# Applying Machine Learning to Exoplanet Candidate Classification

### Data produced by the NASA Exoplanet Archive  http://exoplanetarchive.ipac.caltech.edu

Data used for prediction model:
* koi_period:     Orbital Period [days]
* koi_time0bk:    Transit Epoch [BKJD]
* koi_impact:     Impact Parameter
* koi_duration:   Transit Duration [hrs]
* koi_depth:      Transit Depth [ppm]
* koi_prad:       Planetary Radius [Earth radii]
* koi_teq:        Equilibrium Temperature [K]
* koi_insol:      Insolation Flux [Earth flux]
* koi_model_snr:  Transit Signal-to-Noise
* koi_steff:      Stellar Effective Temperature [K]
* koi_slogg:      Stellar Surface Gravity [log10(cm/s**2)]
* koi_srad:       Stellar Radius [Solar radii]

In [1]:
#initialize machine learning tool H2O.ai
import h2o
import pandas as pd
h2o.init(nthreads = 1, max_mem_size=8)

Checking whether there is an H2O instance running at http://localhost:54321..... not found.
Attempting to start a local H2O server...
  Java Version: openjdk version "1.8.0_131"; OpenJDK Runtime Environment (build 1.8.0_131-8u131-b11-0ubuntu1.16.04.2-b11); OpenJDK 64-Bit Server VM (build 25.131-b11, mixed mode)
  Starting server from /usr/local/lib/python2.7/dist-packages/h2o/backend/bin/h2o.jar
  Ice root: /tmp/tmp62qYQe
  JVM stdout: /tmp/tmp62qYQe/h2o_root_started_from_python.out
  JVM stderr: /tmp/tmp62qYQe/h2o_root_started_from_python.err
  Server is running at http://127.0.0.1:54321
Connecting to H2O server at http://127.0.0.1:54321... successful.


0,1
H2O cluster uptime:,02 secs
H2O cluster version:,3.10.4.8
H2O cluster version age:,1 month and 1 day
H2O cluster name:,H2O_from_python_root_8b08d9
H2O cluster total nodes:,1
H2O cluster free memory:,7.111 Gb
H2O cluster total cores:,4
H2O cluster allowed cores:,1
H2O cluster status:,"accepting new members, healthy"
H2O connection url:,http://127.0.0.1:54321


## Training Data: Already Classified Exoplanets

Exoplanets that are already classified as "CONFIRMED" or "FALSE POSITIVES" are used to train the machine learning algorithm

In [2]:
exoplanets_csv = "data/exoplanet_results.csv"
data = h2o.import_file(exoplanets_csv)

Parse progress: |█████████████████████████████████████████████████████████| 100%


In [3]:
#Using classification as binary factor, outputs possible factors
data['koi_disposition'] = data['koi_disposition'].asfactor()
data['koi_disposition'].levels()

[['CONFIRMED', 'FALSE POSITIVE']]

We split the data into three sets - a training set, a validation set, and a testing set.
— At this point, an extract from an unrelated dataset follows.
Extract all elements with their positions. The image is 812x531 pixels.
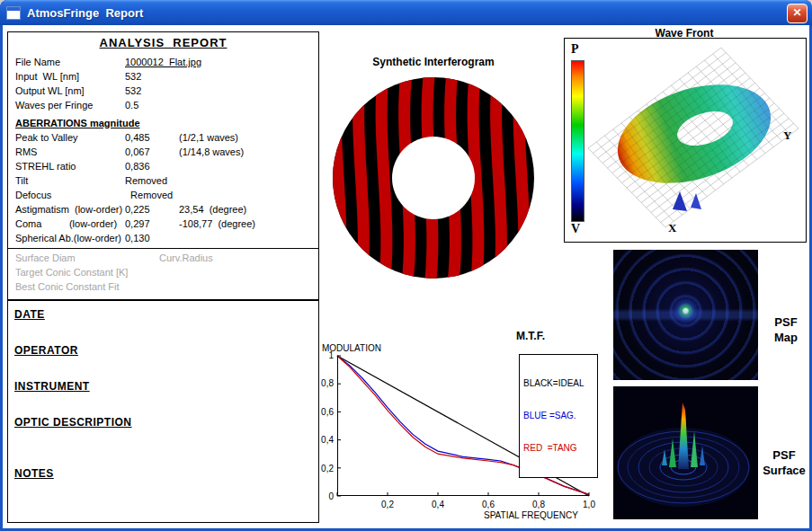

The training set is used to actual train the model. The validation set is used to select the best model for the applicable data set. The test set is used to determine the accuracy of the model

In [4]:
splits = data.split_frame(ratios=[0.7, 0.15], seed=1)  

train = splits[0]
valid = splits[1]
test = splits[2]

In [5]:
#note that these sets are not even. h2oai uses a seed to maintain some variability
print train.nrow
print valid.nrow
print test.nrow

5150
1066
1100


In [6]:
y = 'koi_disposition'
x = list(data.columns)

In [7]:
#remove columns not used for prediction model
x.remove(y)  #remove the response
x.remove('rowid') 
x.remove('kepid')
x.remove('kepoi_name')
x.remove('kepler_name')

## First Model: Generalized Logistic Regression Model
We first run a test using one of the simplest machine learning method, the generalized linear model. Because this is a binary classification, we use a logistic regression as a classification method. This will give us a test case and some preliminary results. We can implement more advanced techniques later

In [8]:
from h2o.estimators.glm import H2OGeneralizedLinearEstimator

In [9]:
#Simple GLM
glm_fit1 = H2OGeneralizedLinearEstimator(family='binomial', model_id='glm_fit1')

In [10]:
glm_fit1.train(x=x, y=y, training_frame=train)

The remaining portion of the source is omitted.